Mahkemenin Değerlendirmesi

1. “…ile bunların eş ve çocuklarına…” İbaresinin İncelenmesi

Telekomünikasyon yoluyla iletişimin tespitine yarayan, aranan numara, arama zamanı, arama yeri, arama süresi, yer ve zaman gibi sinyal bilgilerini ifade eden geçmişe dönük iletişim trafiği olarak bilinen (HTS-Historical Traffic Search) arama trafiği kayıtları, kişisel veri mahiyetindedir. Dava konusu kural, telekomünikasyon yoluyla iletişimin tespiti haricinde ihtiyaç duyulan her türlü bilgi ve belgenin de verilmesini öngörmektedir. İstenecek diğer bilgi ve belgenin kapsamı tam olarak anlaşılamamakla birlikte bunların kişisel veri niteliğinde olabileceği de kuşkusuzdur. Bu verilerin yetkili kurul, komisyon ve diğer mercilere verilmek üzere paylaşılması kişisel verilerin korunmasını isteme hakkı ile haberleşme hürriyetine yönelik sınırlama niteliğindedir.

Haberleşme hürriyeti ve kişisel verilerin korunmasına ilişkin hakların olağanüstü dönemlerde kullanılmasının kısmen veya tamamen durdurulması veya bunlar için Anayasa’da öngörülen güvencelere aykırı tedbirler alınabilmesi Anayasa’nın 15. maddesi uyarınca mümkündür. Ancak bu husus, yapılacak düzenlemelerde sınırsız bir takdir yetkisi tanındığı anlamına gelmemektedir. Anılan maddede olağanüstü hâllerde durumun gerektirdiği ölçüde söz konusu düzenlemelerin yapılabileceği belirtilmiştir. Bu nedenle haberleşme hürriyeti ile kişisel verilerin korunmasına ilişkin ilkelere getirilen sınırlamaların Anayasa’nın 15. maddesi kapsamında durumun gerektirdiği ölçüde olduğunun söylenebilmesi için bunu aşan keyfî müdahalelere izin verilmemesi gerekir.

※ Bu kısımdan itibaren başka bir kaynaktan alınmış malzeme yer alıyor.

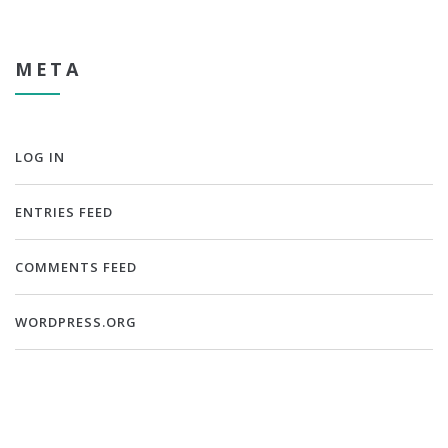
META
LOG IN
ENTRIES FEED
COMMENTS FEED
WORDPRESS.ORG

Dava konusu kuralla telekomünikasyon yoluyla iletişimin tespiti de dâhil olmak üzere haklarındaki her türlü bilgi ve belgenin yetkili kamu otoritelerine verilmesi öngörülen kişilerle ilgili olarak herhangi bir inceleme ve soruşturma bulunmamaktadır. Bu kişiler, haklarında terör örgütlerine veya Millî Güvenlik Kurulu tarafından devletin millî güvenliğine karşı faaliyette bulunduğuna karar verilen yapı, oluşum veya gruplara üyeliği, mensubiyeti veya iltisakı yahut bunlarla irtibatı olup olmadığı konusunda inceleme ve soruşturma yürütülen kişilerin eş ve çocuklarıdır. Haklarında inceleme ve soruşturma yürütülen kişilerin eş ve çocuklarının her türlü kişisel verisinin ilgili kamu otoritelerine verilmesinin zorunlu kılınmasının suç işlenmesinin önlenmesi amacına ulaşılması bakımından gerekli olduğunun kabulü güçtür. Eşleri veya ebeveynleri hakkında inceleme veya soruşturma bulunması, bu kişilerin neredeyse tüm kişisel verilerinin kamu otoritelerine verilmesinin öngörülmesini haklılaştırmamaktadır. Olağanüstü hâli doğuran sebeplerin bertaraf edilmesi ihtiyacı dahi keyfî uygulamalara kapı aralayan bu derece geniş yetkilerin kamu otoritelerine verilmesini zorunlu kılmamaktadır. Bu nedenle kuralla kişisel verilerin korunmasını isteme hakkına ve haberleşme hürriyetine getirilen sınırlamanın olağanüstü hâl koşullarında bile durumun gerektirdiği ölçüyü aştığı değerlendirilmiştir.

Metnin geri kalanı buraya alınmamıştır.